Hotels are lacking throughout the countryside. Here, there are no Vagabond Inns, or Holiday Inns, or Super 8 Motels. Nope. Here you have hotels, fazendas, and posadas, and not nearly enough of them to house the millions of anticipated guests. What to do?
It appears that the Brazilian government has an answer: offering tax incentives to Brazil’s motel operators to make their accommodations available for the World Cup visitors. Sounds like a good plan. Unless you know about Brazil’s motels.
Here in Brazil, a “motel” is not overnight lodging where you would take your wife and kids for an inexpensive stay while touring the country. Certainly not. In Brazil, “motel” has one meaning, and one meaning only: a short-stay hotel for sex, where you typically pay in two-hour increments. In a society that is noted for celebrating sensuality and the human body, and where adult children typically live at home until they marry, this makes sense, non?
Love motels come in all shapes and sizes, from luxury rooms done up in Egyptian themes, to drive-in carports with only the suggestion of privacy.
Accommodations typically feature round beds, heavy drapes, windowless rooms, a selection of sex toys, complimentary condoms, numerous porn channels, and sometimes room service.
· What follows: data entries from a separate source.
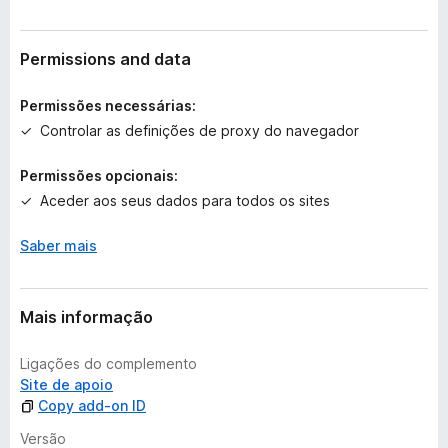
a
v
a
Permissions and data
l
i
Permissões necessárias:
a
Controlar as definições de proxy do navegador
ç
õ
Permissões opcionais:
e
Aceder aos seus dados para todos os sites
s
a
i
Saber mais
n
d
a
Mais informação
Ligações do complemento
Site de apoio
Copy add-on ID
Versão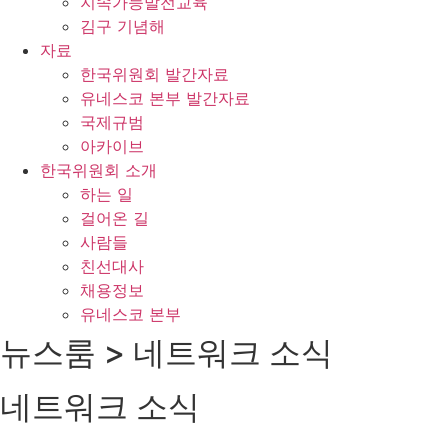
지속가능발전교육
김구 기념해
자료
한국위원회 발간자료
유네스코 본부 발간자료
국제규범
아카이브
한국위원회 소개
하는 일
걸어온 길
사람들
친선대사
채용정보
유네스코 본부
뉴스룸 > 네트워크 소식
네트워크 소식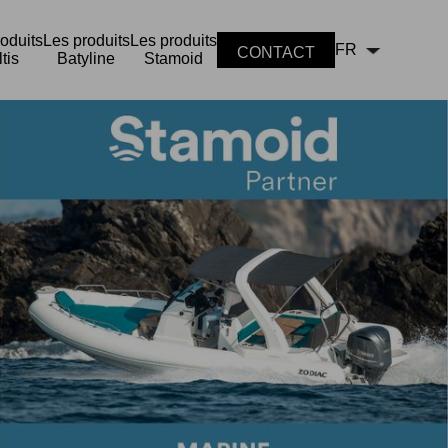
oduits
Les produits
Les produits
FR
CONTACT
tis
Batyline
Stamoid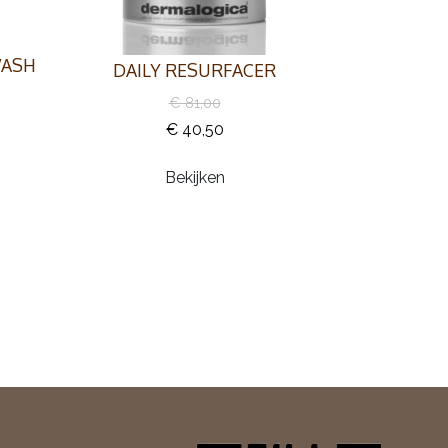
WASH
DAILY RESURFACER
€ 81,00
€ 40,50
Bekijken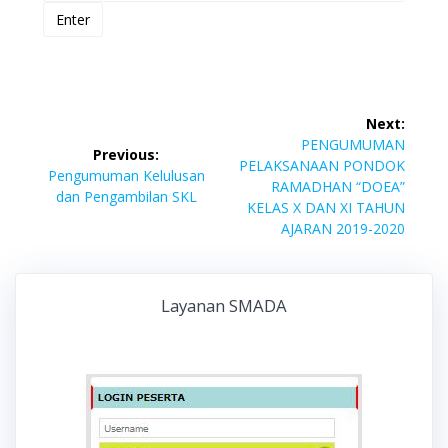
Post
Next:
navigation
Next
PENGUMUMAN
Previous:
post:
PELAKSANAAN PONDOK
Previous
Pengumuman Kelulusan
RAMADHAN “DOEA”
post:
dan Pengambilan SKL
KELAS X DAN XI TAHUN
AJARAN 2019-2020
Layanan SMADA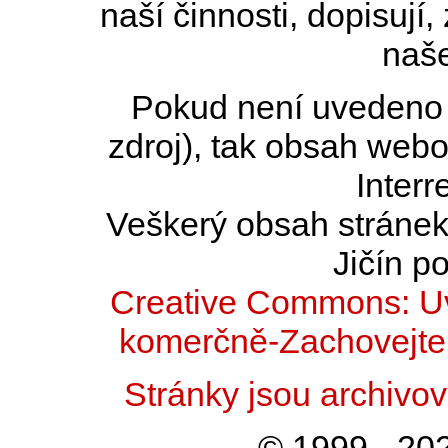
naší činnosti, dopisují,
naše
Pokud není uvedeno j
zdroj), tak obsah web
Interr
Veškerý obsah stránek 
Jičín po
Creative Commons: Uv
komerčně-Zachovejte 
Stránky jsou archiv
© 1999 - 202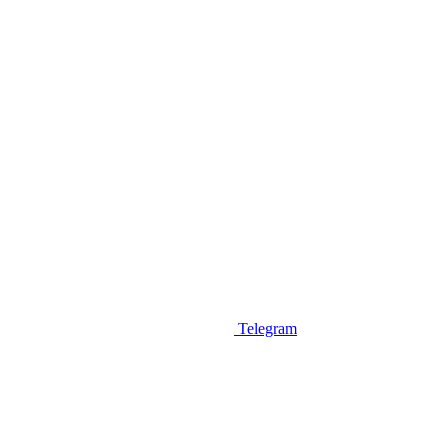
Telegram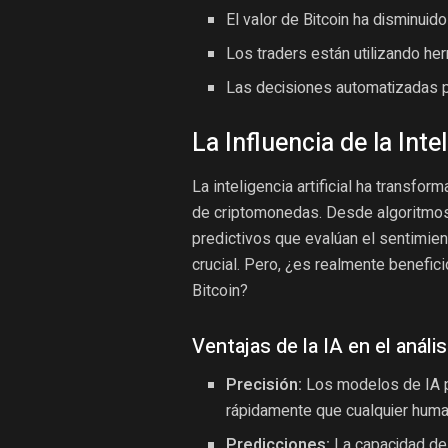
El valor de Bitcoin ha disminui
Los traders están utilizando he
Las decisiones automatizadas p
La Influencia de la Intel
La inteligencia artificial ha transfo
de criptomonedas. Desde algoritmos
predictivos que evalúan el sentimie
crucial. Pero, ¿es realmente benefici
Bitcoin?
Ventajas de la IA en el anál
Precisión:
Los modelos de IA 
rápidamente que cualquier huma
Predicciones:
La capacidad de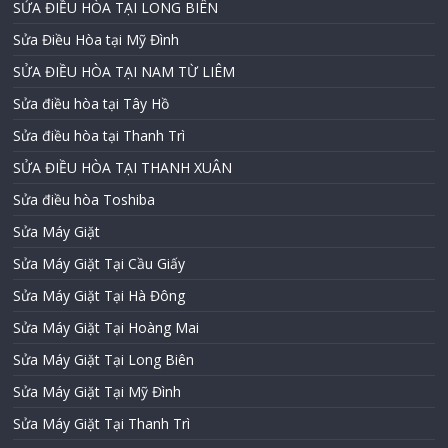
SỬA ĐIỀU HÒA TẠI LONG BIÊN
Sửa Điều Hòa tại Mỹ Đình
SỬA ĐIỀU HÒA TẠI NAM TỪ LIÊM
Sửa điều hòa tại Tây Hồ
Sửa điều hòa tại Thanh Trì
SỬA ĐIỀU HÒA TẠI THANH XUÂN
Sửa điều hòa Toshiba
Sửa Máy Giặt
Sửa Máy Giặt Tại Cầu Giấy
Sửa Máy Giặt Tại Hà Đông
Sửa Máy Giặt Tại Hoàng Mai
Sửa Máy Giặt Tại Long Biên
Sửa Máy Giặt Tại Mỹ Đình
Sửa Máy Giặt Tại Thanh Trì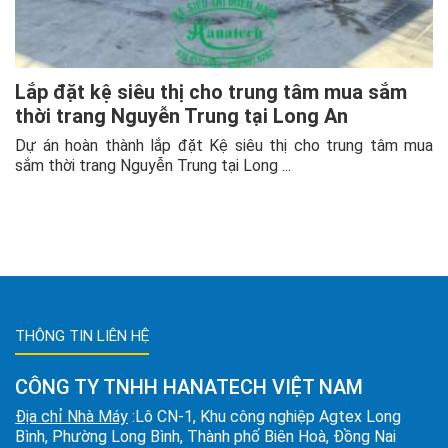
Lắp đặt kệ siêu thị cho trung tâm mua sắm
thời trang Nguyễn Trung tại Long An
Dự án hoàn thành lắp đặt Kệ siêu thị cho trung tâm mua
sắm thời trang Nguyễn Trung tại Long ...
THÔNG TIN LIÊN HỆ
CÔNG TY TNHH HANATECH VIỆT NAM
Địa chỉ Nhà Máy
:Lô CN-1, Khu công nghiệp Agtex Long
Bình, Phường Long Bình, Thành phố Biên Hoà, Đồng Nai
High-end love motels feature saunas and/or jacuzzis, and complimentary robes and slippers.
The government is offering financial incentives for motel owners to revamp their businesses into “hotels,” converting from hourly lodgings to the more family-friendly short-stay inns.
Many are making the conversion completely, but some are keeping a few rooms open on the side for “business as usual.”
With that in mind, let us imagine a few scenarios with those who continue their “bread and butter” business. . .
Imagine calling to reserve a room, only to be told that you’d have to pay 12 times the posted rate of R$70 for a 24-hour stay (that’s 12 times the typical two-hour rate).
And how will parents explain the round beds in the room, with the mirrors on the ceilings (and perhaps on the walls)? And why are the bathrooms all done in black tile?
Let this be a warning to any parents traveling with kids: make sure you sweep the room for “toys” before allowing your wee ones to wander and explore.
Still, the use of motels for match-goer lodging could lend new meaning to the 2014 World Cup slogan: “All in One Rhythm”!
FIFA World Cup is advertised as the Biggest Single-Event Sporting Competition in the World. The use of motels will now allow it to become familiar with the world’s oldest profession.
It will happen. People will book rooms in Brazil’s motels. They have to stay somewhere.
If this comes to pass, there will be a variety of reasons why you might hear people screaming “Goooooooaaaaaaaaalllllllllll!” from next-door rooms.